## Task to complete
Emit only the lines from the line containing "Collier, prasiolites et" through the last line of the entries, unchanged.

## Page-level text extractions
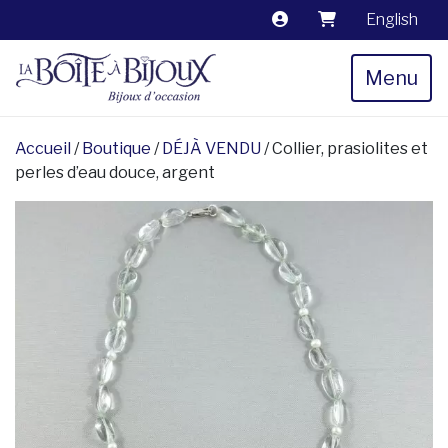
English
Menu
Accueil
/
Boutique
/
DÉJÀ VENDU
/ Collier, prasiolites et
perles d’eau douce, argent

## Exercise output
/ Collier, prasiolites et
perles d’eau douce, argent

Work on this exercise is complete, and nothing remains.